— Task description —
What is the number of lines in the data below that contain "Tommaso"? Answer with that number and no other words.

— Data for the task —
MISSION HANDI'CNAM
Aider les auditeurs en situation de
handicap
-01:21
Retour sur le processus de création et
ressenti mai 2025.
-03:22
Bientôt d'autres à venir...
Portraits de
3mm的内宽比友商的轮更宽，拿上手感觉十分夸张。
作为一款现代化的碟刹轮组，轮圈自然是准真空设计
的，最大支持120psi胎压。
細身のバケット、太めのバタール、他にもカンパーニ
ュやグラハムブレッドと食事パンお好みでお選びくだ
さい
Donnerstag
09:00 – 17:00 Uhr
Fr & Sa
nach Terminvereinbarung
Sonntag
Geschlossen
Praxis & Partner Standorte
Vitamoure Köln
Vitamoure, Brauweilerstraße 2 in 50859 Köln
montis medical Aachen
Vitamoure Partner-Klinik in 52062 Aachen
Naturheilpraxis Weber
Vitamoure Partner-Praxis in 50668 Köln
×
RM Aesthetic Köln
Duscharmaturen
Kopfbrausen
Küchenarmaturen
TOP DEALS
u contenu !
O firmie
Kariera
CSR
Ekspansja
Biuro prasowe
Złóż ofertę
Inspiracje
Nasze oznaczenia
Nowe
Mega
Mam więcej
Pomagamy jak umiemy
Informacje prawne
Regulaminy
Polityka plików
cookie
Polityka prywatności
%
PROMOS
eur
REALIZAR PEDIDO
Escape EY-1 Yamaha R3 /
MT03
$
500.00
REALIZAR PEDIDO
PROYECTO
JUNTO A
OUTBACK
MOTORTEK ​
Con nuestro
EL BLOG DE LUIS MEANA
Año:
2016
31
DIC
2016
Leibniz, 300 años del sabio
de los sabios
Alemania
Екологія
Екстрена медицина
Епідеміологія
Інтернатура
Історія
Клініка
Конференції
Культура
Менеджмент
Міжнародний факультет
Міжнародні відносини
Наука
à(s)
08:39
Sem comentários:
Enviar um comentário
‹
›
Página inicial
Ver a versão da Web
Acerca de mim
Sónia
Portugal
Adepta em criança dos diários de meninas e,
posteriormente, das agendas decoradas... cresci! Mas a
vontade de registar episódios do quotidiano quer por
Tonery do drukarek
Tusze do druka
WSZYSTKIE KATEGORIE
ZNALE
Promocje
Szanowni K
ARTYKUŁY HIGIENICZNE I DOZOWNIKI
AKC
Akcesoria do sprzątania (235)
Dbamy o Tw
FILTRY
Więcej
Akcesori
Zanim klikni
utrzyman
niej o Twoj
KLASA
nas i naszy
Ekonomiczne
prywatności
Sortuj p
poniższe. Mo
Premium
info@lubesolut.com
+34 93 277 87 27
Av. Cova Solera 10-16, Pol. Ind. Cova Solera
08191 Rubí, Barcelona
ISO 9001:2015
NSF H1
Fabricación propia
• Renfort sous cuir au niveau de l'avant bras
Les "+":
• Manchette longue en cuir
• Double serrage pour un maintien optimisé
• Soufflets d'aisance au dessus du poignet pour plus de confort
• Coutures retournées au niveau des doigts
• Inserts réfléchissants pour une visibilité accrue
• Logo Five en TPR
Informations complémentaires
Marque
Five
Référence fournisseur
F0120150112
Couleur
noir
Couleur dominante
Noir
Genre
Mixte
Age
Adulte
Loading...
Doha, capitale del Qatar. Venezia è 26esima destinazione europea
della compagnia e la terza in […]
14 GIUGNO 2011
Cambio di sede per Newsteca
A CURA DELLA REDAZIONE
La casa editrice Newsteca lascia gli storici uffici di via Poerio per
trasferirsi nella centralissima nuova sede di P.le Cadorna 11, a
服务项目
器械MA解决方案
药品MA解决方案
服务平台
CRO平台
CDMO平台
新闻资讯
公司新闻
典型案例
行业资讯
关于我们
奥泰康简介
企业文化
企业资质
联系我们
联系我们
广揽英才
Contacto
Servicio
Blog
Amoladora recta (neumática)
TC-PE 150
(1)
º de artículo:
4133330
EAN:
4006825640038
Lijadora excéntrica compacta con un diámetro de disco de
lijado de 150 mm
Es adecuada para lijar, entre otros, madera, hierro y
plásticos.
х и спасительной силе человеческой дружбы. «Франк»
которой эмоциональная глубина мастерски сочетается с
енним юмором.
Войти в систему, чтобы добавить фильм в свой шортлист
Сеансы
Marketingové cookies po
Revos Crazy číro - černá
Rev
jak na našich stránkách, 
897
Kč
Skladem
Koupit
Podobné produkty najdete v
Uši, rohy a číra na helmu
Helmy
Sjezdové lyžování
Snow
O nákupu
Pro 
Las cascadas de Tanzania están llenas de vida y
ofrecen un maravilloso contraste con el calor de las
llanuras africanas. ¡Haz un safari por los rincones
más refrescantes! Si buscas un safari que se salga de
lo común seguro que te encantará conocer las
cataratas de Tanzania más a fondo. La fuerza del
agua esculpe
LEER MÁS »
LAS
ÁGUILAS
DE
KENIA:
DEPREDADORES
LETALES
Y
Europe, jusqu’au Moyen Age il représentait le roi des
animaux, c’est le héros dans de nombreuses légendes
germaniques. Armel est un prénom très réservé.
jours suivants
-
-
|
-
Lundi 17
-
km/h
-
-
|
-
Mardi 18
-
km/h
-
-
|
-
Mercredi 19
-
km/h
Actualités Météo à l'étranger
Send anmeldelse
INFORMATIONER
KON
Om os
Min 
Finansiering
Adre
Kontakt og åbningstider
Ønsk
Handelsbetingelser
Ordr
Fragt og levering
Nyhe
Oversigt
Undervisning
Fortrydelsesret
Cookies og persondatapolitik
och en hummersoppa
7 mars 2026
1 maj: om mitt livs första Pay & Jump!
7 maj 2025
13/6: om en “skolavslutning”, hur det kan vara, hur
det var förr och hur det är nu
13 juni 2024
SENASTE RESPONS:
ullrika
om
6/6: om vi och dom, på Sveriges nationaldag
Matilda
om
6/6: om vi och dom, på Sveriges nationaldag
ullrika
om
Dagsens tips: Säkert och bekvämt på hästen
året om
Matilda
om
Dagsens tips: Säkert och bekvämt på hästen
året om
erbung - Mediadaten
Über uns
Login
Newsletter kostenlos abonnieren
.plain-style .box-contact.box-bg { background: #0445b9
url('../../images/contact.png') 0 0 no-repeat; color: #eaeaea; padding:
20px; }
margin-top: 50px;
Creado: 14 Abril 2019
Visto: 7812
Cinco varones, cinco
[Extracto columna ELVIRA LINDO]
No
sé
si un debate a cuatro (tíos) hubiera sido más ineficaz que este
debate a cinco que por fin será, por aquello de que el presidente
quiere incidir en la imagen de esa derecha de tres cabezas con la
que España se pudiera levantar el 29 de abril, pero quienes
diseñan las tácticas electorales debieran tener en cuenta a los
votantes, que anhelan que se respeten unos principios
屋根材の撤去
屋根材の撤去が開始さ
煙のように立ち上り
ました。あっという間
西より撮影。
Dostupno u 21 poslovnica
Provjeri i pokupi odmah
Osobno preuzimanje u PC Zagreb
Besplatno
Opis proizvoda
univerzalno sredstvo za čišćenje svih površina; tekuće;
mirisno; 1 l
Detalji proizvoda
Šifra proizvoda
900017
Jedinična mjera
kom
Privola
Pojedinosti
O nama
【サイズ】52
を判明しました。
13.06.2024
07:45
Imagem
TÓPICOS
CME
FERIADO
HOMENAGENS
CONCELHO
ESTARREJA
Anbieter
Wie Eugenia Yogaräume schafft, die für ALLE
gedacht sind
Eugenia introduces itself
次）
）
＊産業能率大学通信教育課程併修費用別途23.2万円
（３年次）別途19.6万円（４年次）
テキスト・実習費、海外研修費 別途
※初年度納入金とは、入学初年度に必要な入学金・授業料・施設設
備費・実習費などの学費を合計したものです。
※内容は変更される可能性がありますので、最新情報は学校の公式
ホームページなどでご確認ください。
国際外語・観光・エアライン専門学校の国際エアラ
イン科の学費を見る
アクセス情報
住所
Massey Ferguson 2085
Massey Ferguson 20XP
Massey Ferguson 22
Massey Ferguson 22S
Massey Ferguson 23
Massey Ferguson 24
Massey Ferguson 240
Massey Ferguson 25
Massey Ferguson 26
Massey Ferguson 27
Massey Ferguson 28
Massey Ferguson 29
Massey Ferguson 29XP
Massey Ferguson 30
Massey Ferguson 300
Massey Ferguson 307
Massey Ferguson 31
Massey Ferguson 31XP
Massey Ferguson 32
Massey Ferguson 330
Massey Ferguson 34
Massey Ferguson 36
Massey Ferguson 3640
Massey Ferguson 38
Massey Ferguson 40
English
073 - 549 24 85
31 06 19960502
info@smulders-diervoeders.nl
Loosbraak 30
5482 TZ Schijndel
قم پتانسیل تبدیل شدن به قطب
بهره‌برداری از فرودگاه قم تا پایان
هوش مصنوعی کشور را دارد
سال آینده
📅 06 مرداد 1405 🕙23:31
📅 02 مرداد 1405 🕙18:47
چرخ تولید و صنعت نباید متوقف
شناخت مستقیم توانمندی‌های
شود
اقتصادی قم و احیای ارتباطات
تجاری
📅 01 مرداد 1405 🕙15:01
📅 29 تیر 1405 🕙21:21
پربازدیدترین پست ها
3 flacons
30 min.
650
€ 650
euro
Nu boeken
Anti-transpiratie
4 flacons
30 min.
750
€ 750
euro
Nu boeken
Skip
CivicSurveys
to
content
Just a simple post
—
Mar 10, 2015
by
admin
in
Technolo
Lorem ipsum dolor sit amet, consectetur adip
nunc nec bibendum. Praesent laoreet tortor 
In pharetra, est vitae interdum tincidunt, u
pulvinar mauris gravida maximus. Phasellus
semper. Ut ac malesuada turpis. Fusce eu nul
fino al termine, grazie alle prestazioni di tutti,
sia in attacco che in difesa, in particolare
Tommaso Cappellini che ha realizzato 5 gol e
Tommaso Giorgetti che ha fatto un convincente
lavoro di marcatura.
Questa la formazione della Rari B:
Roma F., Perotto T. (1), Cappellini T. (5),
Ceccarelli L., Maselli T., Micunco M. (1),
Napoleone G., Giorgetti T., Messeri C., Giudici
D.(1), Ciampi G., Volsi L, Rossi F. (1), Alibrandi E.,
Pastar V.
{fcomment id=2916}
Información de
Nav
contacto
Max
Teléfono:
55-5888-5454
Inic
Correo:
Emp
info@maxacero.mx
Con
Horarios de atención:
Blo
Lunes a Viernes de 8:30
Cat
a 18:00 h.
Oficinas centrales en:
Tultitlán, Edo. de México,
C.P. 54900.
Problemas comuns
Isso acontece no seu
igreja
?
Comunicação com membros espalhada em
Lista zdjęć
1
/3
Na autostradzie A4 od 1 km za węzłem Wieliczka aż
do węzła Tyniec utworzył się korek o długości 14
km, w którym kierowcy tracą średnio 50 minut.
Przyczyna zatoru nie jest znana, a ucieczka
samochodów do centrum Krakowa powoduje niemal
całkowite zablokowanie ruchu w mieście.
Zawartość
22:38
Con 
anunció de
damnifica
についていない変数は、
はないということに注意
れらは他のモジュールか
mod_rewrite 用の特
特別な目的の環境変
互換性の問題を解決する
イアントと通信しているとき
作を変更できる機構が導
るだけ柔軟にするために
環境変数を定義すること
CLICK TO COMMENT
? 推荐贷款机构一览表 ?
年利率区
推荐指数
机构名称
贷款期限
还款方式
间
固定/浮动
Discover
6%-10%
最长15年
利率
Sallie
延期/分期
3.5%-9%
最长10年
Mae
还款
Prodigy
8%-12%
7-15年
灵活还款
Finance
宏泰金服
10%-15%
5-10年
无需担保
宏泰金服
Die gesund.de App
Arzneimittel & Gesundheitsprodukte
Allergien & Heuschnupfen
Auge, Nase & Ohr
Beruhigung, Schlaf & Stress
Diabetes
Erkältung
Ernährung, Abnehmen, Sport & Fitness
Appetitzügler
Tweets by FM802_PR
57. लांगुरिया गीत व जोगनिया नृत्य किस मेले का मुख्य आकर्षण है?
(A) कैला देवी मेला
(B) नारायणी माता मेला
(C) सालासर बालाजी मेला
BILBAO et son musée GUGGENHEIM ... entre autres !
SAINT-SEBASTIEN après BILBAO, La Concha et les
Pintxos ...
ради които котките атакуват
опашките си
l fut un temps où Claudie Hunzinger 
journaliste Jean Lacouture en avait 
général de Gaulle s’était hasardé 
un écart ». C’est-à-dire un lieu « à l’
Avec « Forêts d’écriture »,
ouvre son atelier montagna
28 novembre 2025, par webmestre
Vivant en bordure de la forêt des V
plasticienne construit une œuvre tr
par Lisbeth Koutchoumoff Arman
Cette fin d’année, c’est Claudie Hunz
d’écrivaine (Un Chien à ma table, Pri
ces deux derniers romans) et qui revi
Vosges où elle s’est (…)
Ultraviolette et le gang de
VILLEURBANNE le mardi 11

— Solution to this task —
2